The functional role of heteromers of G-protein-coupled receptors is a matter of debate. In the present study, we demonstrate that heteromerization of adenosine A1 receptors (A1Rs) and A2A receptors (A2ARs) allows adenosine to exert a fine-tuning modulation of glutamatergic neurotransmission. By means of coimmunoprecipitation, bioluminescence and time-resolved fluorescence resonance energy transfer techniques, we showed the existence of A1R-A2AR heteromers in the cell surface of cotransfected cells. Immunogold detection and coimmunoprecipitation experiments indicated that A1R and A2AR are colocalized in the same striatal glutamatergic nerve terminals. Radioligand-binding experiments in cotransfected cells and rat striatum showed that a main biochemical characteristic of the A1R-A2AR heteromer is the ability of A2AR activation to reduce the affinity of the A1R for agonists. This provides a switch mechanism by which low and high concentrations of adenosine inhibit and stimulate, respectively, glutamate release. Furthermore, it is also shown that A1R-A2AR heteromers constitute a unique target for caffeine and that chronic caffeine treatment leads to modifications in the function of the A1R-A2AR heteromer that could underlie the strong tolerance to the psychomotor effects of caffeine.

Figure 1.

A₁R–A_2AR heteromerization in HEK cells. a, Coimmunoprecipitation of A₁Rs and A_2ARs. HEK-293 cells transiently expressing HA-A_2ARs alone (lane 1), HA-A_2ARs plus Flag-A₁Rs (lane 2), or Flag-A₁Rs (lane 3) were washed, solubilized, and processed for immunoprecipitation using anti-Flag monoclonal antibody (2 μg/ml; IP:Flag) or anti-HA monoclonal antibody (2 μg/ml; IP:HA). Solubilized membranes (Crude) and immunoprecipitates (IP) were analyzed by SDS-PAGE and immunoblotted using rabbit anti-A_2AR polyclonal antibody (1:2000) or rabbit anti-A₁R polyclonal antibody (1:1000) and HRP-conjugated goat anti-rabbit IgG as a secondary antibody. These blots are representative of four different experiments with similar qualitative results. IB, Immunoblot. b, BRET saturation curve.
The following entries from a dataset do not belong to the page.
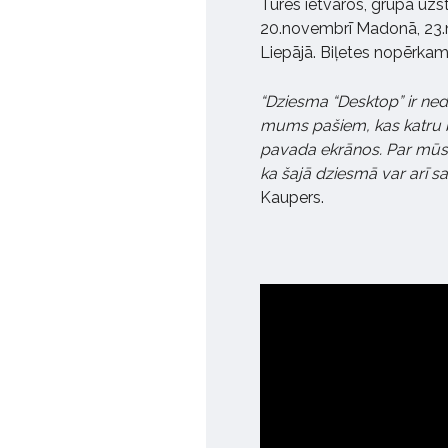
Tūres ietvaros, grupa uzs
20.novembrī Madonā, 23.
Liepājā. Biļetes nopērkam
“Dziesma “Desktop” ir ned
mums pašiem, kas katru br
pavada ekrānos. Par mūsd
ka šajā dziesmā var arī sa
Kaupers.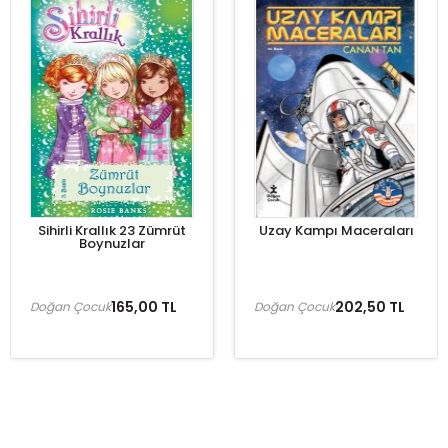
Sihirli Krallık 23 Zümrüt
Uzay Kampı Maceraları
Boynuzlar
165,00 TL
202,50 TL
Doğan Çocuk
Doğan Çocuk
BRET was measured in HEK-293 cells coexpressing A_2AR-Rluc and A₁R-YFP (▪) or A_2AR-Rluc and GABA_BR2-YFP (▴) constructs. Cotransfections were performed with increasing amounts of plasmid DNA for the A₁R-YFP construct, whereas the DNA for the A_2AR-Rluc construct was maintained constant. Both fluorescence and luminescence of each sample were measured before every experiment to confirm equal expression of A_2AR-Rluc while monitoring the increase of YFP expression. The saturation curve include results obtained from five independent experiments; mBU is the BRET ratio × 1000 (see Materials and Methods); error bars indicate SD of mean specific BRET ratio (mBU) values of five individual experiments grouped as a function of the amount of fluorescence of the acceptor. AU, Arbitrary unit. c, Cell surface colocalization of A₁Rs and A_2ARs in HEK cells. HEK cells were transfected with A_2AR-HA, A₁R-Flag, or both receptors simultaneously (coexpression). Nonpermeabilized cotransfected cells were immunostained with mouse anti-HA monoclonal antibody and rabbit anti-Flag polyclonal antibody. The bound primary antibodies were detected using either Alexa Fluor 488-conjugated goat anti-mouse IgG antibody or Texas Red-conjugated goat anti-rabbit. Cells were analyzed by double immunofluorescence with confocal microscopy. Superimposition of images reveals A₁R–A_2AR cell surface colocalization in yellow (merge). Scale bar, 10 μm.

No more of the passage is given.